The rocket measured a change in electric potential of just .55 volts on its trip, indicating a weak electric field may be responsible for the polar wind, an outflow of particles from Earth’s atmosphere into space.
“A half a volt is almost nothing—it’s only about as strong as a watch battery,” said Glyn Collinson, principal investigator of the Endurance mission and lead author of the paper, in the same release. “But that’s just the right amount to explain the polar wind.”
The electric field is ambipolar—not because the wind exists at both poles, but because the tugging between electrons and ions is going both ways.

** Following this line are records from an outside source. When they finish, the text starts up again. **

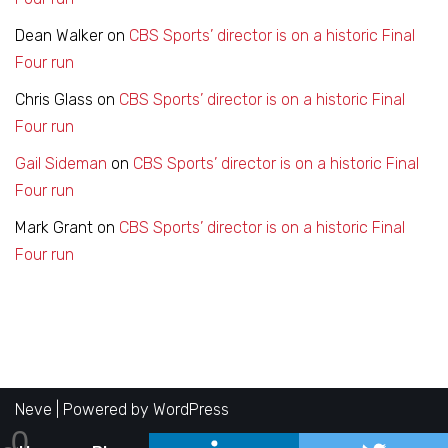
Dean Walker
on
CBS Sports’ director is on a historic Final
Four run
Chris Glass
on
CBS Sports’ director is on a historic Final
Four run
Gail Sideman
on
CBS Sports’ director is on a historic Final
Four run
Mark Grant
on
CBS Sports’ director is on a historic Final
Four run
Neve
| Powered by
WordPress
0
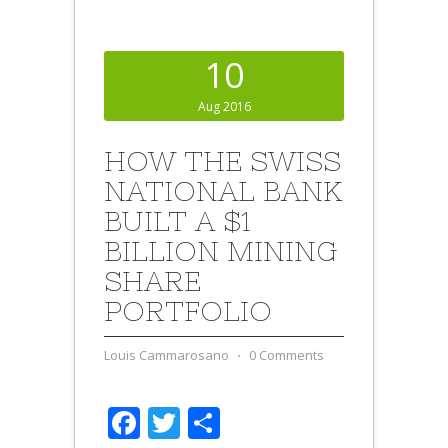
10
Aug 2016
HOW THE SWISS
NATIONAL BANK
BUILT A $1
BILLION MINING
SHARE
PORTFOLIO
Louis Cammarosano
⋅
0 Comments
Facebook
Twitter
Share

The much-more-massive ions yank the electrons down towards Earth’s surface, while electrons pull ions upwards as they wriggle in the direction of space.
“We infer that [the field’s control of the ionosphere] increases the supply of cold O+ ions to the magnetosphere by more than 3,800%, in which other mechanisms such as wave–particle interactions can heat and further accelerate them to escape velocity,” the team wrote in the paper. “The electrostatic field of Earth is strong enough by itself to drive the polar wind and is probably the origin of the cold H+ ion population that dominates much of the magnetosphere.” In other words, this newly confirmed electrical field is a key driver in propelling ions out of Earth’s atmosphere and into space, shaping the composition of the magnetosphere.
The discovery of the electric field could help explain planetary evolution, too; worlds like Venus and Mars—now inhospitable—were once more like Earth. Venus’ hot, noxious atmosphere is thought to be the result of a runaway greenhouse gas effect. Mars’ arid wasteland once had lakes of liquid water on its surface. The very slight electric field on Earth may have shaped the evolution of the planet’s atmosphere, keeping our world livable while our neighbors became harsh.